### Task item:
Return all lines below containing the word "Boucliers".

### Information supplied ###

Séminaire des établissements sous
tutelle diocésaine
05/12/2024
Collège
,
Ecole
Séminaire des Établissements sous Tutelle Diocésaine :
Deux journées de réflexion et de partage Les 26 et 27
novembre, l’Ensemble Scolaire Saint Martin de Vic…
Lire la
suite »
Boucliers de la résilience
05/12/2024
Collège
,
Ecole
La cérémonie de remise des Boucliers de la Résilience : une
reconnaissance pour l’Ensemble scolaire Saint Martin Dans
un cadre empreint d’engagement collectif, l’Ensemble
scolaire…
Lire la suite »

###

### Answer for the task:
Boucliers de la résilience
La cérémonie de remise des Boucliers de la Résilience : une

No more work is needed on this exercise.